Mackay is an unincorporated community in central Wharton County, in the U.S. state of Texas. The once thriving community is located on U.S. Route 59, (US 59) southwest of Wharton near Wharton Regional Airport. Mackay began as a railroad stop near a large ranch in 1881 and saw an influx of immigrants beginning in 1907. The community had its own post office from 1921 to 1937, but most of the buildings were gone by 1990. There were two businesses and a grain silo at the site in 2014.

==History==
Mackay began as a station on the New York, Texas and Mexican Railway in 1881. It was named after Nevada silver magnate John William Mackay, one of the railroad's investors. The station was located on property owned by Abel Head "Shanghai" Pierce, whose nearby ranch was managed by his nephew A. P. Borden.

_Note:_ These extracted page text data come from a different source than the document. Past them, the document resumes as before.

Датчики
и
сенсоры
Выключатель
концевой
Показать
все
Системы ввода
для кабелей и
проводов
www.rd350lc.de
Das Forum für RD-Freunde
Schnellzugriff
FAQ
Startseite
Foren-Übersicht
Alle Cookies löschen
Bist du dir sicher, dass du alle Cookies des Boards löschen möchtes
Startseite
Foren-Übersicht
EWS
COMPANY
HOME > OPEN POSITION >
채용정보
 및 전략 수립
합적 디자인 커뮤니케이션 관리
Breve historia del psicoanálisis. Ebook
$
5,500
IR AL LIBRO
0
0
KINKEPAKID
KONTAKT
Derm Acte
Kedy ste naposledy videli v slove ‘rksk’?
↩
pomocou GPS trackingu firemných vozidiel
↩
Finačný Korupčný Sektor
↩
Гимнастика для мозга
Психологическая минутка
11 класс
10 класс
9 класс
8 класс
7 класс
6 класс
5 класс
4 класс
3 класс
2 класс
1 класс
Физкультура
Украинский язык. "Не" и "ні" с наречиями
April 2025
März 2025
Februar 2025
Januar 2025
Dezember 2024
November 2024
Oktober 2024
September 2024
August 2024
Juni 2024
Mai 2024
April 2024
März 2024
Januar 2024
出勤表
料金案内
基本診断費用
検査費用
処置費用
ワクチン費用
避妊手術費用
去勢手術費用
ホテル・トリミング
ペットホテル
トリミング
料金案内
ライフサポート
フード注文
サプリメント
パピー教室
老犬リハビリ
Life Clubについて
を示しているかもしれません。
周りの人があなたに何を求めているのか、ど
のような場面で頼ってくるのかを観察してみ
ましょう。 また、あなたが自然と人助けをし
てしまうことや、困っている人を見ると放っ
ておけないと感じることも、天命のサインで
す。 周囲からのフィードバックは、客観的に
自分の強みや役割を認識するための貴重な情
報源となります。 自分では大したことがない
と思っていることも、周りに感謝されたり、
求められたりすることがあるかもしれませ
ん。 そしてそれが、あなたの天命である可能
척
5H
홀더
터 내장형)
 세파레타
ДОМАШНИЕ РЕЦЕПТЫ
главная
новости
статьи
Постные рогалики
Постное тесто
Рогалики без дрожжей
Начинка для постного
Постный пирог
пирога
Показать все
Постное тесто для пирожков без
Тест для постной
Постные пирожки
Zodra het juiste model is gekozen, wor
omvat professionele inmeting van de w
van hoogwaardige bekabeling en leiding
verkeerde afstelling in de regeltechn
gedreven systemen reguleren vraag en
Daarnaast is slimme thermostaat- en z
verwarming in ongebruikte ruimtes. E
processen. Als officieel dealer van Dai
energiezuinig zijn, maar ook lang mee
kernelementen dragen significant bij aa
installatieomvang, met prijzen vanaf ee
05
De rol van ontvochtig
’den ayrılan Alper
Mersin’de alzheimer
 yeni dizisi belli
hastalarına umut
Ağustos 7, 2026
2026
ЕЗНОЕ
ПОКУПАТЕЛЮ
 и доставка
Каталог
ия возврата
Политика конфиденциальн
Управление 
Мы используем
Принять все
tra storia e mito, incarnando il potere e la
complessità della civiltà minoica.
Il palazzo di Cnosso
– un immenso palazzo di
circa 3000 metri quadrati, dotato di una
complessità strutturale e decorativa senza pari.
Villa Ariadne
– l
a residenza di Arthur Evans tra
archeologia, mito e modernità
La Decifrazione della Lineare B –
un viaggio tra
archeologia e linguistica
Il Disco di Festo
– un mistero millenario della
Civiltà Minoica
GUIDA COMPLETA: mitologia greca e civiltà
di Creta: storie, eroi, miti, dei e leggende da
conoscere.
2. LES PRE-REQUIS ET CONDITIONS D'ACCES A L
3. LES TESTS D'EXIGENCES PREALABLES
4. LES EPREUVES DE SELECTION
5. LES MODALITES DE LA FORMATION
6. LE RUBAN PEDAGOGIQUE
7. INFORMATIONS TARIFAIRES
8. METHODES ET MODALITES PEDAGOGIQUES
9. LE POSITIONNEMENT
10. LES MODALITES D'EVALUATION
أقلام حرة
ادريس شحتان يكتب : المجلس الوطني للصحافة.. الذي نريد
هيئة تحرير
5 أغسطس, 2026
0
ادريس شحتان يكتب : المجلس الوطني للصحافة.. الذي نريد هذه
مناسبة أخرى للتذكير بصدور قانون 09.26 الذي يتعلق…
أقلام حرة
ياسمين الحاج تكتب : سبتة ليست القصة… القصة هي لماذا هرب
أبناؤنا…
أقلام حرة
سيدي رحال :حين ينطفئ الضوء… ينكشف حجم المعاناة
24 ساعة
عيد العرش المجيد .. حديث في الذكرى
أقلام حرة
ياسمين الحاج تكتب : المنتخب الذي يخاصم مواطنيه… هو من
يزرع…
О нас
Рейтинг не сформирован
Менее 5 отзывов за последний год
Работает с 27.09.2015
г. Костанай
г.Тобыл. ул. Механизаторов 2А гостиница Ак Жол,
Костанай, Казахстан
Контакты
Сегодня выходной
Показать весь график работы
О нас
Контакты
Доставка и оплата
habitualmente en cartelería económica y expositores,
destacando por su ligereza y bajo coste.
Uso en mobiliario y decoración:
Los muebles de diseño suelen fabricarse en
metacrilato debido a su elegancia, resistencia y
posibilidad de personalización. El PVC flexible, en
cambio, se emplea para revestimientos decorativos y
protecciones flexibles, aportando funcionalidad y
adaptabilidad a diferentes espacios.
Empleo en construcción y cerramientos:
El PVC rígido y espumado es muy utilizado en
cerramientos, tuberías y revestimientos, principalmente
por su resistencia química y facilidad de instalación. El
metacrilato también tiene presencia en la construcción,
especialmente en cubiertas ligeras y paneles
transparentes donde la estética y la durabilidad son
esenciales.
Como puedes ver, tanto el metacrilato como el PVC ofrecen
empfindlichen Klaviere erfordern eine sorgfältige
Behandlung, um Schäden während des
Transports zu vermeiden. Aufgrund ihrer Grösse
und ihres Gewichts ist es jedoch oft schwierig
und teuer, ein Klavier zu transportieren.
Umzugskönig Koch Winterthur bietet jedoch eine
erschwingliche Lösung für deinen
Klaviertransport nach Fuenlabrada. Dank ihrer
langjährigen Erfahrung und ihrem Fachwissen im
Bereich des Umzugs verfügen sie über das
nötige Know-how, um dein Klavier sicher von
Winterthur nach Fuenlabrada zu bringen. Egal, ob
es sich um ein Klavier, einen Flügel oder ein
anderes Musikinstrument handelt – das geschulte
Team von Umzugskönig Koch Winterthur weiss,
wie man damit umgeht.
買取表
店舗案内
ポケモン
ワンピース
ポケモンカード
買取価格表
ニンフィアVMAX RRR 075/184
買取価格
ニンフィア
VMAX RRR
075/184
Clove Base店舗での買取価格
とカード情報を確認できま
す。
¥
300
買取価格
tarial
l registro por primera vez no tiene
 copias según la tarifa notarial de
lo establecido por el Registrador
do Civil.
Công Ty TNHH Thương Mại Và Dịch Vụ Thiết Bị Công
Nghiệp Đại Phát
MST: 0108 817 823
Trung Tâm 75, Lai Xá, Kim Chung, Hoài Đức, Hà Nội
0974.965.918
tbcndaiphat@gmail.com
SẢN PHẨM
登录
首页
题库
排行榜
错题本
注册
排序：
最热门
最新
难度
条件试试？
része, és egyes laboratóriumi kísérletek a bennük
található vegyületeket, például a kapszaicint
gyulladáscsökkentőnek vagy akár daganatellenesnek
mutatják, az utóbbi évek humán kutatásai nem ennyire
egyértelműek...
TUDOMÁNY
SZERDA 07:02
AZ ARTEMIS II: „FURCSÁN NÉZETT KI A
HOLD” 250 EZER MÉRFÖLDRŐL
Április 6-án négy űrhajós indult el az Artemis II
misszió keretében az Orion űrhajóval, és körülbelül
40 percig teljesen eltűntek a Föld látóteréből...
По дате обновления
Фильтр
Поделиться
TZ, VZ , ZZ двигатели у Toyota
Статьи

A post office operated for several months in 1885 before being closed. The USDA set up an experimental tea and camphor farm in 1907. Russian and Chinese workers were imported to work on the farm and Borden built homes for them near his company store. In 1912, he erected a school for the immigrant children, which was later donated to the county as a common-school district. At the insistence of his wife, Borden built a church in nearby Pierce where she taught Sunday School. Postal service was restored to the community in 1921, with Borden as the postmaster. In 1922, Borden retired from managing the Pierce Ranch to run his own 5000 acre farm from a large house in Mackay.

Borden died in 1934 and the property was sold to Johnny B. Ferguson, an oil wildcatter. Mail service stopped in 1937 and the 1940 census recorded 20 residents in Mackay. Ferguson found oil on the ranch in 1949 and operated his company out of Borden's old store. In 1953, Mackay's school became part of the Wharton Independent School District. Ferguson became famous for owning thoroughbreds Top Deck and Go Man Go. In 1967, Wharton bought 89 acre from Ferguson for an airport. Ferguson died in 1978. Two years later, the airport expanded to 120 acre. By 1990, most of the buildings had disappeared.

==Geography==
Mackay is on US 59, a distance of 4.4 mi to the southwest of Wharton at the intersection of County Road 467. The entrance to Wharton Regional Airport is on US 59, 0.7 mi farther to the southwest. In 2014, there were four structures in the area, a gun store, a small house, a grain silo and a combination filling station and restaurant. Bosque Creek flows southeast through the area before emptying into the Colorado River, south of Wharton.